The forest-feel of the pond, and the pond’s two resident koi fish, Teddy and Drake, had been his idea.
It reminded her of home—odd in itself, since her hometown was on the edge of a tropical jungle rather than the northern rainforest the pond resembled, but her father had kept fish. Not two fat koi, but a passel of little ones that used to catch the light in little electric-like flashes when they darted through the water.
The Maanai would have eaten them, too.
She gave herself a little shake—now was not the time to be thinking of that—and pulled herself up.
Aiden was right. She was being paranoid. But knowing the feeling wouldn’t stop it, and why shouldn’t she be? Even before the Transition, she’d been paranoid. It was as natural to her as her Element and had been so for a long time. It had also served them both quite well over the years.
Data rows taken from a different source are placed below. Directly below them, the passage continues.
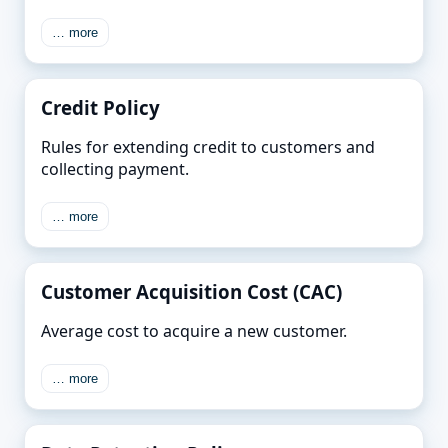
… more
Credit Policy
Rules for extending credit to customers and
collecting payment.
… more
Customer Acquisition Cost (CAC)
Average cost to acquire a new customer.
… more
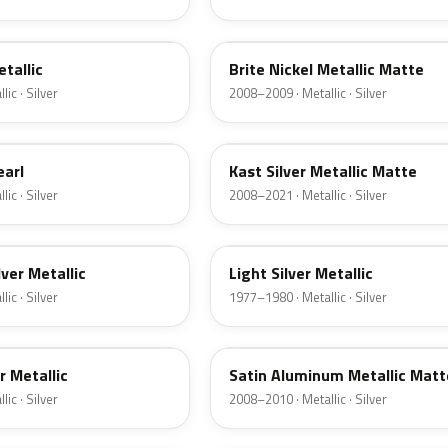
6QAC
etallic
Brite Nickel Metallic Matte
ic · Silver
2008–2009 · Metallic · Silver
6JSC
earl
Kast Silver Metallic Matte
ic · Silver
2008–2021 · Metallic · Silver
1Y
lver Metallic
Light Silver Metallic
ic · Silver
1977–1980 · Metallic · Silver
UA2C
er Metallic
Satin Aluminum Metallic Matt
ic · Silver
2008–2010 · Metallic · Silver
1Q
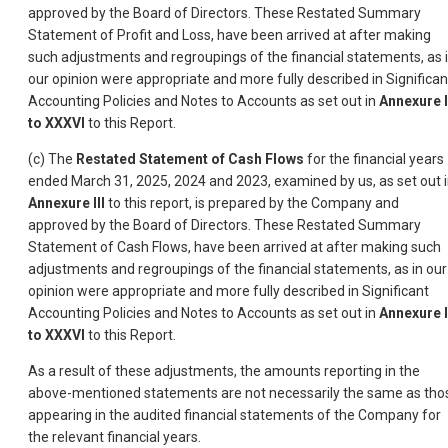
approved by the Board of Directors. These Restated Summary
Statement of Profit and Loss, have been arrived at after making
such adjustments and regroupings of the financial statements, as 
our opinion were appropriate and more fully described in Significan
Accounting Policies and Notes to Accounts as set out in
Annexure 
to XXXVI
to this Report.
(c) The
Restated Statement of Cash Flows
for the financial years
ended March 31, 2025, 2024 and 2023, examined by us, as set out 
Annexure III
to this report, is prepared by the Company and
approved by the Board of Directors. These Restated Summary
Statement of Cash Flows, have been arrived at after making such
adjustments and regroupings of the financial statements, as in our
opinion were appropriate and more fully described in Significant
Accounting Policies and Notes to Accounts as set out in
Annexure 
to XXXVI
to this Report.
As a result of these adjustments, the amounts reporting in the
above-mentioned statements are not necessarily the same as tho
appearing in the audited financial statements of the Company for
the relevant financial years.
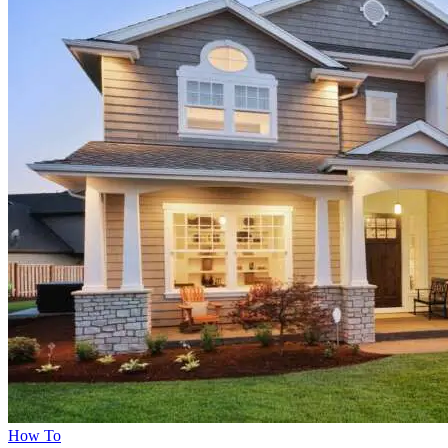
How To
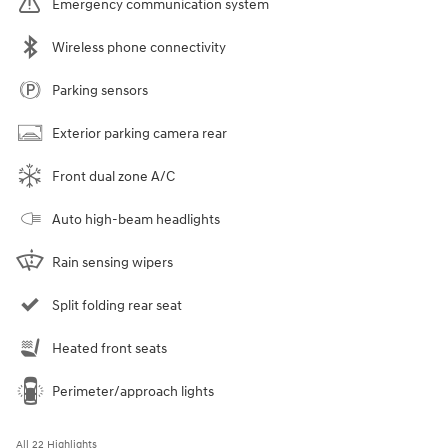
Emergency communication system
Wireless phone connectivity
Parking sensors
Exterior parking camera rear
Front dual zone A/C
Auto high-beam headlights
Rain sensing wipers
Split folding rear seat
Heated front seats
Perimeter/approach lights
All 22 Highlights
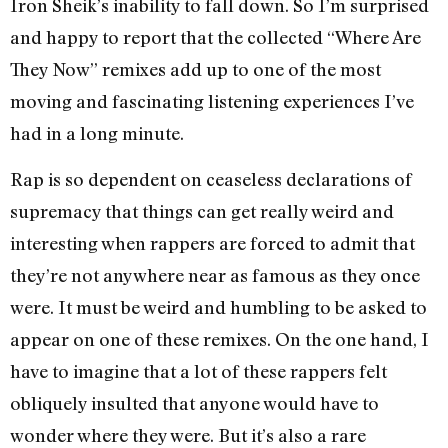
Iron Sheik’s inability to fall down. So I’m surprised
and happy to report that the collected “Where Are
They Now” remixes add up to one of the most
moving and fascinating listening experiences I’ve
had in a long minute.
Rap is so dependent on ceaseless declarations of
supremacy that things can get really weird and
interesting when rappers are forced to admit that
they’re not anywhere near as famous as they once
were. It must be weird and humbling to be asked to
appear on one of these remixes. On the one hand, I
have to imagine that a lot of these rappers felt
obliquely insulted that anyone would have to
wonder where they were. But it’s also a rare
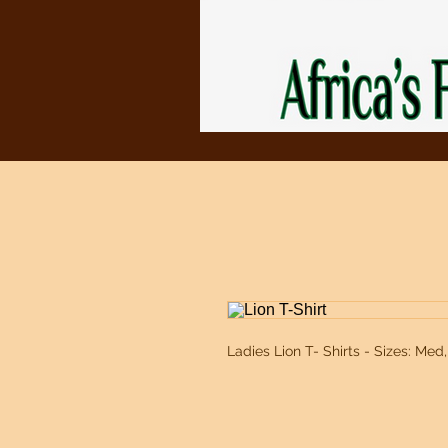
Ladies Lion T- Shirts - Sizes: Med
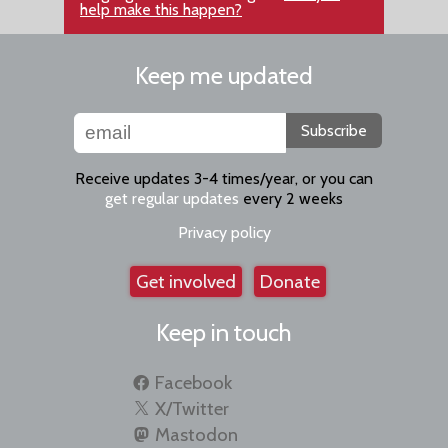
help make this happen?
Keep me updated
Subscribe
Receive updates 3-4 times/year, or you can
get regular updates
every 2 weeks
Privacy policy
Get involved
Donate
Keep in touch
Facebook
X/Twitter
Mastodon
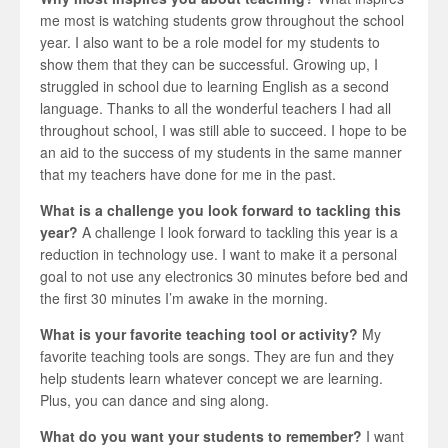
me most is watching students grow throughout the school
year. I also want to be a role model for my students to
show them that they can be successful. Growing up, I
struggled in school due to learning English as a second
language. Thanks to all the wonderful teachers I had all
throughout school, I was still able to succeed. I hope to be
an aid to the success of my students in the same manner
that my teachers have done for me in the past.
What is a challenge you look forward to tackling this
year?
A challenge I look forward to tackling this year is a
reduction in technology use. I want to make it a personal
goal to not use any electronics 30 minutes before bed and
the first 30 minutes I’m awake in the morning.
What is your favorite teaching tool or activity?
My
favorite teaching tools are songs. They are fun and they
help students learn whatever concept we are learning.
Plus, you can dance and sing along.
What do you want your students to remember?
I want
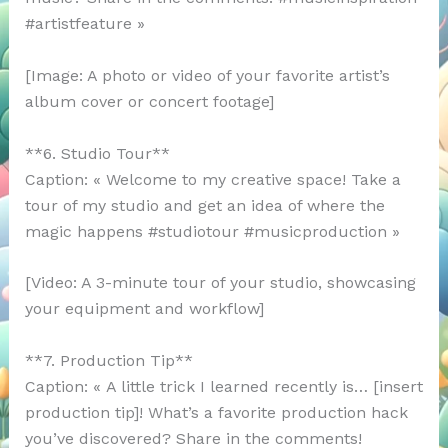
#artistfeature »
[Image: A photo or video of your favorite artist’s
album cover or concert footage]
**6. Studio Tour**
Caption: « Welcome to my creative space! Take a
tour of my studio and get an idea of where the
magic happens #studiotour #musicproduction »
[Video: A 3-minute tour of your studio, showcasing
your equipment and workflow]
**7. Production Tip**
Caption: « A little trick I learned recently is… [insert
production tip]! What’s a favorite production hack
you’ve discovered? Share in the comments!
Rubbing the base of her ponytail, she mulled back over the conversation. He hadn’t seemed worried, but she also knew that, if he were, he wouldn’t show it. All Mages carried an edge of paranoia about them, usually toward each other—historically, the Mage societies in power favored rather violent, explosive changes in government as opposed to the strictly-democratic Westran system—but he’d never been involved in that stuff, which was a large part of why he was in Ryarne instead of Mersetzdeitz where the action was. He focused on the little, practical things rather than anything highbrow political. It was one of the things she appreciated about him.
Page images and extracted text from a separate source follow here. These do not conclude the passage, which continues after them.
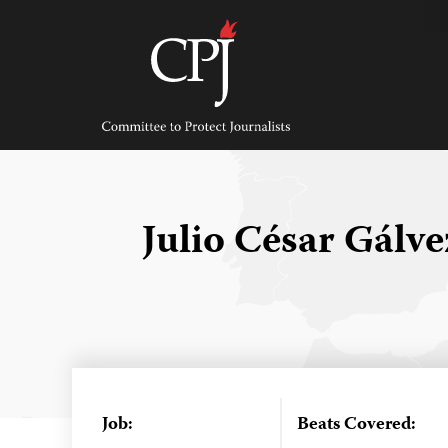
Skip
to
content
Committee
to
Protect
Journalists
Julio César Gálv
Job:
Beats Covered:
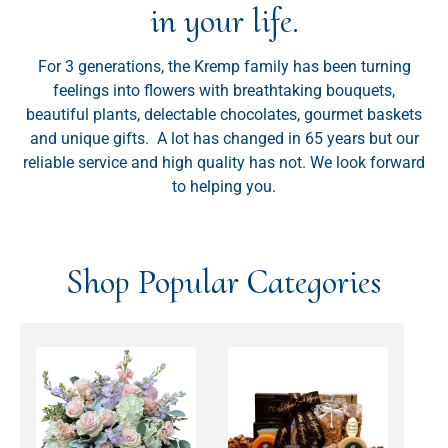
in your life.
For 3 generations, the Kremp family has been turning
feelings into flowers with breathtaking bouquets,
beautiful plants, delectable chocolates, gourmet baskets
and unique gifts. A lot has changed in 65 years but our
reliable service and high quality has not. We look forward
to helping you.
Shop Popular Categories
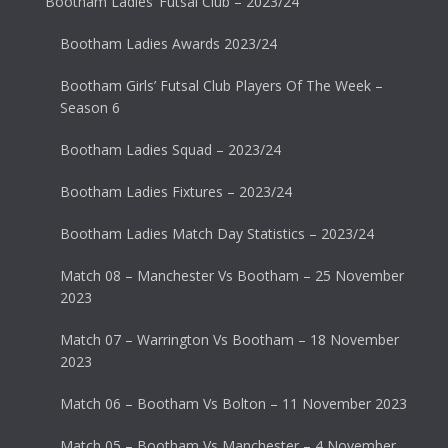
Bootham Ladies’ Futsal Club – 2023/24
Bootham Ladies Awards 2023/24
Bootham Girls’ Futsal Club Players Of The Week –
Season 6
Bootham Ladies Squad – 2023/24
Bootham Ladies Fixtures – 2023/24
Bootham Ladies Match Day Statistics – 2023/24
Match 08 – Manchester Vs Bootham – 25 November
2023
Match 07 – Warrington Vs Bootham – 18 November
2023
Match 06 – Bootham Vs Bolton – 11 November 2023
Match 05 – Bootham Vs Manchester – 4 November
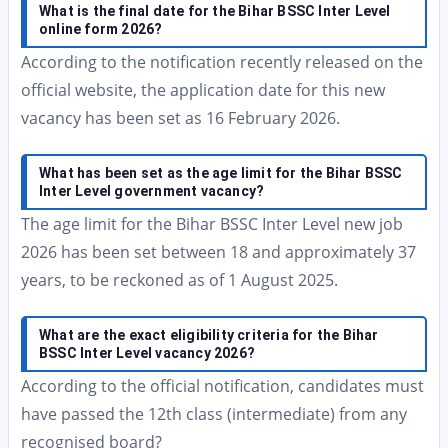
What is the final date for the Bihar BSSC Inter Level
online form 2026?
According to the notification recently released on the
official website, the application date for this new
vacancy has been set as 16 February 2026.
What has been set as the age limit for the Bihar BSSC
Inter Level government vacancy?
The age limit for the Bihar BSSC Inter Level new job
2026 has been set between 18 and approximately 37
years, to be reckoned as of 1 August 2025.
What are the exact eligibility criteria for the Bihar
BSSC Inter Level vacancy 2026?
According to the official notification, candidates must
have passed the 12th class (intermediate) from any
recognised board?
Michael, though… he was the opposite. She curled her upper lip back. He and his family had been big shots on Lür. Old money, old influence, with more than a dash of secret-society stuff mixed in. She hated pretty much everything about him. In fact, the only redeeming quality she’d ever found was his willingness to help locate and excavate the Underground—and she suspected he’d done it because he’d also wanted to live down here, and living in a place without basic infrastructure sucked.